§ **EXTRACTED INFORMATION**
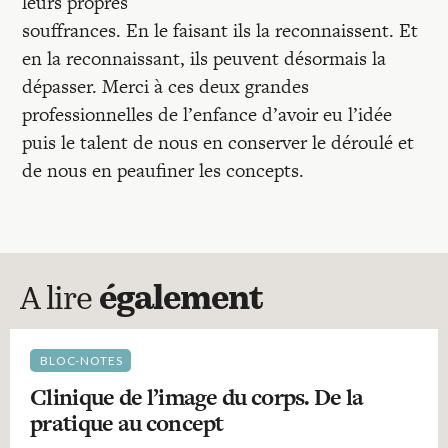
leurs propres
souffrances. En le faisant ils la reconnaissent. Et
en la reconnaissant, ils peuvent désormais la
dépasser. Merci à ces deux grandes
professionnelles de l’enfance d’avoir eu l’idée
puis le talent de nous en conserver le déroulé et
de nous en peaufiner les concepts.
A lire
également
BLOC-NOTES
Clinique de l’image du corps. De la
pratique au concept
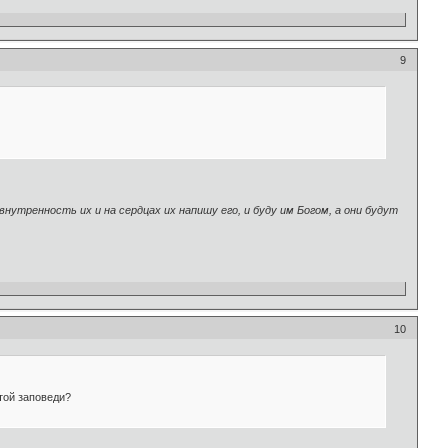
9
внутренность их и на сердцах их напишу его, и буду им Богом, а они будут
10
той заповеди?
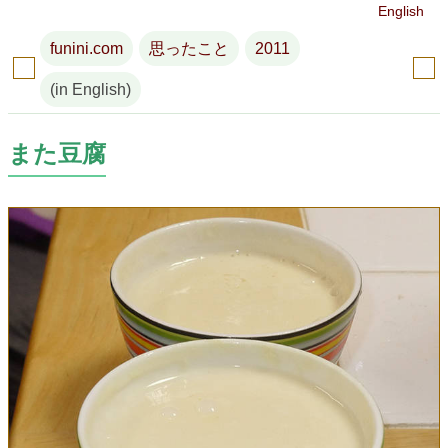
English
funini.com
思ったこと
2011
(in English)
また豆腐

§ **EXERCISE**
Set down the material once more, exactly, with the pictures omitted.

§ **PROBLEM SOLUTION**
leurs propres
souffrances. En le faisant ils la reconnaissent. Et
en la reconnaissant, ils peuvent désormais la
dépasser. Merci à ces deux grandes
professionnelles de l’enfance d’avoir eu l’idée
puis le talent de nous en conserver le déroulé et
de nous en peaufiner les concepts.
A lire
également
BLOC-NOTES
Clinique de l’image du corps. De la
pratique au concept
9
внутренность их и на сердцах их напишу его, и буду им Богом, а они будут
10
той заповеди?
English
funini.com
思ったこと
2011
(in English)
また豆腐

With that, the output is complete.